Loading...
Loading...
Across research roundups and hands-on training notes, the story is how Transformers consolidated their lead through scale, tooling, and growing interpretability. Gwern.net’s 2021 newsletters track rapid acceleration from GPT-3’s API-driven adoption to a wave of 100B+ industrial models such as Naver’s HyperCLOVA, alongside new architectures (Perceiver, Set Transformers) and multimodal advances (CLIP, SEER). Complementing the macro view, a checkpoint-by-checkpoint GPT-2-style training experiment shows coherence emerging quickly and inheriting web-data biases, underscoring evaluation and dataset concerns. A technical explainer on encoder–decoder attention ties these trends to core mechanisms that make large models practical to scale and stack.
Gwern.net's March 2021 newsletter aggregates recent updates to the site and a curated list of AI, genetics, and broader science links. Key highlights include enabling mobile "popins" and new recursive Wikipedia popups on Gwern.net, and a roundup of AI research: dissecting CLIP's multimodal neurons (Goh et al.), large-scale self-supervised vision work like SEER, critiques of ImageNet transfer learning, Vision Transformer robustness studies, and discussion of GPT-3 API adoption. The newsletter also links reinforcement-learning papers, autonomous vehicle simulation analyses, and debates about global AI leadership. Other topics include genetics GWAS findings, evolutionary biology, and meta-science items. It matters as a concise signal of influential papers and trends for researchers and practitioners tracking ML, self-supervision, and AI tool adoption.
Gwern.net's April 2021 newsletter compiles links and commentary on AI/ML research and large-model developments, noting GPT-3's impact and new giant language and multimodal models from industry (OpenAI, Naver HyperCLOVA, Huawei PanGu-α, Google LaMDA/MUM, Alibaba PLUG). It highlights papers on Set Transformers, Perceiver, Z-IL (local learning rules matching backprop), super-convergence, and creative uses of generative models (CogView, VideoGPT, GODIVA). The newsletter flags trends: continued Transformer dominance, rapid scale-ups (100B+ models), Chinese and multinational efforts, and open checkpoints/releases. This matters for researchers, engineers, and policy watchers because it maps where compute, datasets, and architectures are driving AI capability gains and where reproducibility, efficiency, and governance questions will arise.

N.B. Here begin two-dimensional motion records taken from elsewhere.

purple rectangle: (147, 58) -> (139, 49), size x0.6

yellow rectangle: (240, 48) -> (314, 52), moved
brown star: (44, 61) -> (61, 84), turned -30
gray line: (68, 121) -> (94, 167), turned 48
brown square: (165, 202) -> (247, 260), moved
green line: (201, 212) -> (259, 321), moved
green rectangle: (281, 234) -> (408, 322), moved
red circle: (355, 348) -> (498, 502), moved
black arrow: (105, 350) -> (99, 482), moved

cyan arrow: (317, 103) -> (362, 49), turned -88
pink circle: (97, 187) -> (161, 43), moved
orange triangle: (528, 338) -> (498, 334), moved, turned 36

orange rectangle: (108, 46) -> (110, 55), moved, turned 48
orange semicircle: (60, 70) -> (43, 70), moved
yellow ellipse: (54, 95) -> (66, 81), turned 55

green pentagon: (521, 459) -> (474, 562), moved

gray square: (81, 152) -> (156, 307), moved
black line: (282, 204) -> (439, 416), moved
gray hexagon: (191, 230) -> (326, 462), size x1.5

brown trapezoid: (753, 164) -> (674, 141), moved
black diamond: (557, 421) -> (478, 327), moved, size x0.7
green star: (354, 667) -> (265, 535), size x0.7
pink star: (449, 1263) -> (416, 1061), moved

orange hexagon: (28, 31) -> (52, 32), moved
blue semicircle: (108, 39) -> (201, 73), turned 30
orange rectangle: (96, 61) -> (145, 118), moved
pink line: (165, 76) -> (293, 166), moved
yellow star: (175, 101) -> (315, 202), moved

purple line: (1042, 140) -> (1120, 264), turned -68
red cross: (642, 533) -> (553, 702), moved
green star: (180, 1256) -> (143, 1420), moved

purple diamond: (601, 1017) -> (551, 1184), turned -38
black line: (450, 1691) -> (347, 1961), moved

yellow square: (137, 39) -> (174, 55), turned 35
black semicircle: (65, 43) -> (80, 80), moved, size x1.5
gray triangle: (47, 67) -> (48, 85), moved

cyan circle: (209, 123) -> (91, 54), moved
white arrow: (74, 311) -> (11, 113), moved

A developer trained a GPT-2-small-style transformer (163M parameters) on 3.2B tokens from Hugging Face’s FineWeb dataset and saved 57 checkpoints across a two-day run to sample how generations evolve during training. Prompting each checkpoint with “Every effort moves you,” the model moves from token-salad with partial words to common-token guesses, then to plausible but generic sentences and finally to content reflecting the web-scraped training distribution (business/self-help tones). The piece highlights how modern token-based LLMs acquire fluency and topical biases rapidly compared with older character-level RNNs, and shows how prompt seed and training data shape early emergent coherence. It matters for model evaluation, dataset curation, and understanding emergent behaviors during training.
The article explains how encoder–decoder attention in transformers combines value vectors: it scales per-word value vectors by the softmax attention weights (derived from queries and keys) and sums them to produce encoder–decoder attention outputs. It emphasizes that the weight matrices for queries, keys, and values in encoder–decoder attention differ from self-attention, yet are reused across tokens to handle variable input/output lengths. The piece notes that encoder–decoder attention layers can be stacked, like self-attention, to model more complex phrases, and signals follow-up articles will provide additional detail. The post also includes a brief promotional blurb for Installerpedia, a community installer tool.